Blue Jays host White Sox, try again for .500 (Jun 16, 2017)
TORONTO -- Toronto Blue Jays right-hander Joe Biagini will be going for his second victory of the season Friday night against the Chicago White Sox.
If he can do it, there will be a more important team result. It would put the Blue Jays at .500 for the first time this season.
The .500 plateau has been elusive for the Blue Jays after they started the season 2-11. This will be the Blue Jays' seventh attempt to reach the break-even point this season.
The Blue Jays (32-33), after gaining a split in a two-game series against the Tampa Bay Rays with a 7-6 victory on Wednesday, had Thursday off as the White Sox (29-36) defeated the Baltimore Orioles 5-2 to take the four-game series with three wins.
Rookie Matt Davidson homered for the fourth straight game Thursday for the White Sox and leads the team with 14 home runs on the season.
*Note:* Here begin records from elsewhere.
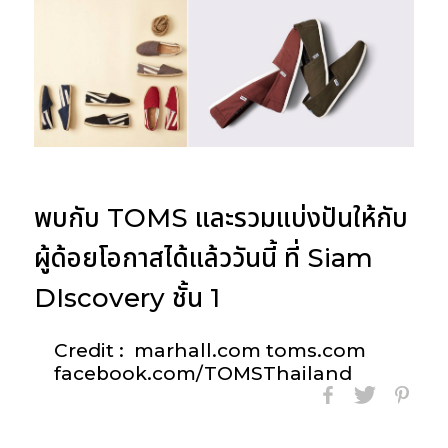
พบกับ TOMS และรวมแบ่งปันให้กับ
ผู้ด้อยโอกาสได้แล้ววันนี้ ที่ Siam
DIscovery ชั้น 1
Credit :
marhall.com toms.com
facebook.com/TOMSThailand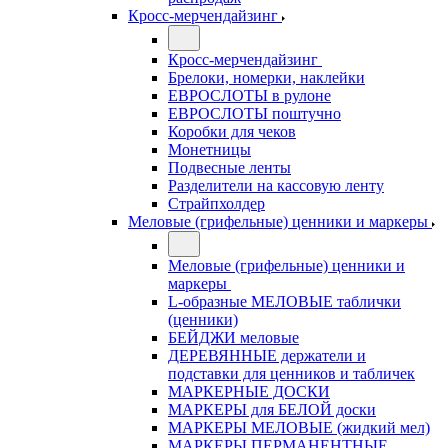
Кросс-мерчендайзинг
Кросс-мерчендайзинг
Брелоки, номерки, наклейки
ЕВРОСЛОТЫ в рулоне
ЕВРОСЛОТЫ поштучно
Коробки для чеков
Монетницы
Подвесные ленты
Разделители на кассовую ленту
Страйпхолдер
Меловые (грифельные) ценники и маркеры
Меловые (грифельные) ценники и
маркеры
L-образные МЕЛОВЫЕ таблички
(ценники)
БЕЙДЖИ меловые
ДЕРЕВЯННЫЕ держатели и
подставки для ценников и табличек
МАРКЕРНЫЕ ДОСКИ
МАРКЕРЫ для БЕЛОЙ доски
МАРКЕРЫ МЕЛОВЫЕ (жидкий мел)
МАРКЕРЫ ПЕРМАНЕНТНЫЕ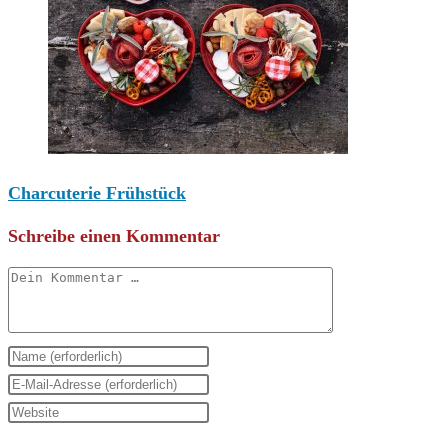
Charcuterie Frühstück
Schreibe einen Kommentar
Kommentar
Gib
deinen
Gib
Namen
deine
Gib
oder
E-
deine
Alex Rios in 2013 is the last White Sox player to homer in four straight games.
The club record for homers in consecutive games is five, which has been accomplished by six players seven times. A.J. Pierzynski was the last to do it in 2012. Frank Thomas accomplished the feat twice. Paul Konerko, Ron Kittle, Carlos Lee and Greg Luzinski also have hit homers in five straight games for the White Sox.
"I'm just trying to ignore everything outside and take every pitch for what it's worth and be relaxed up there," Davidson said. "Control my tension, try to have good at-bats and put good swings on the ball. I came off a bad two weeks and now four good games in a row. I know there are ups and downs but it is pretty fun doing that."
"He's been able to drive the ball out of the ballpark," White Sox manager Rick Renteria said. "He's been able to get to pitches he can handle."
The White Sox will start left-hander Jose Quintana (2-8, 5.30 ERA) on Friday against Biagini (1-5, 3.38) in the opener of the three-game series at the Rogers Centre.
Quintana is 0-4 with a 6.51 ERA over his past seven starts and has not won since May 2 at Kansas City, when he pitched eight scoreless innings. His 2.65 run support is the lowest in the major leagues.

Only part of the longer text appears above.